Support Questions

Find answers, ask questions, and share your expertise

oldWALs folder growing too much....

avatar
Rising Star

Hello,

I have been looking for some information about this, but I did not found anything. Our HDFS file system is growing a lot, and I can see about 60% of space is in "oldWALs" folder. Why is it growing so much? How can I get rid of this?

We deployed our cluster with Ambari with almost no customization. We don't have replication to other clusters or so on...everything quite standard.

Best regards,

Silvio

1 ACCEPTED SOLUTION

avatar
Master Collaborator

There are currently two services which may keep the files in the archive directory. First is a TTL process, which ensures that the WAL files are kept at least for 10 min. This is controlled by hbase.master.logcleaner.ttl configuration property in master.

The other one is replication. If you had replication setup before, the replication processes will hang on to the WAL files until they are replicated. Even if you disabled the replication, the files are still referenced.

You can look at the logs of master from classes (LogCleaner, TimeToLiveLogCleaner, ReplicationLogCleaner) to see whether any exception was thrown.

View solution in original post

11 REPLIES 11

avatar
Super Guru
@Silvio del Valhbase keeps the replication WAL logs until the peer is removed.

remove_peer can fixed the problem.

This can help out - http://stackoverflow.com/questions/28725364/hbase-oldwals-what-it-is-and-how-can-i-clean-it

avatar
Rising Star

From "list_peers" command we get "0 row(s) in 0.1060 seconds", I tested that before asking and I don't know wht's happening. Any other hints?

avatar
Super Guru

@Silvio del Val

Please post the output of "ls /hbase/replication" (and sub-znodes under it) via your "zookeeper-client" shell command. If there are any znodes under there, you will need to clean them up with rm/rmr in the same shell.

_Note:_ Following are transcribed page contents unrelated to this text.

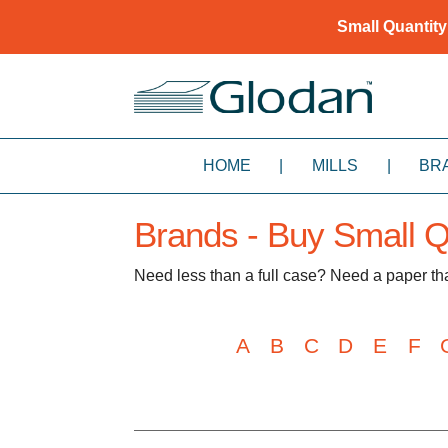
Small Quantity
HOME
|
MILLS
|
BR
Brands - Buy Small Qu
Need less than a full case? Need a paper t
A
B
C
D
E
F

Once done, try restarting the HMaster and the cleaner should be able to wipe it away.

If you are a hundred percent sure you do not have any form of replication whatsoever in use, nor have any snapshots, you may choose to also delete the oldWAL directory files manually.

avatar
Rising Star

Hi,

This is the output you request:

[zk: localhost:2181(CONNECTED) 4] ls /hbase/replication

[peers, rs]

[zk: localhost:2181(CONNECTED) 5] ls /hbase/replication/peers

[]

No replication to other peers

avatar
Master Collaborator

There are currently two services which may keep the files in the archive directory. First is a TTL process, which ensures that the WAL files are kept at least for 10 min. This is controlled by hbase.master.logcleaner.ttl configuration property in master.

The other one is replication. If you had replication setup before, the replication processes will hang on to the WAL files until they are replicated. Even if you disabled the replication, the files are still referenced.

You can look at the logs of master from classes (LogCleaner, TimeToLiveLogCleaner, ReplicationLogCleaner) to see whether any exception was thrown.

avatar
Rising Star

Well, "archive" folder under /apps/hbase/data" remains "under control" and doesn't grow. My problem is "oldWALs" under same path. I don't have any kind of replication

avatar
Master Collaborator

Disabled replication would still hold on to the WAL files because, it guarantees to not lose data between disable and enable. You can execute remove_peer, which frees up the WAL files eligible for deletion. When you re-add replication peer again, the replication would start from the current status, versus if you re-enable a peer, it will continue from where it left off.

avatar
Rising Star

No "peers" at all here

avatar
Rising Star

Ok, issue is resolved. I had to explicitly add the custom property "hbase.replication=false" to hbase-site.xml (although we have no replication at all and no peers configured) and restart HBase masters. After this, about 50 TB of data in oldWALs folder were deleted automatically in about 10 minutes 🙂

Thank you very much to all of you, you helped me a lot 🙂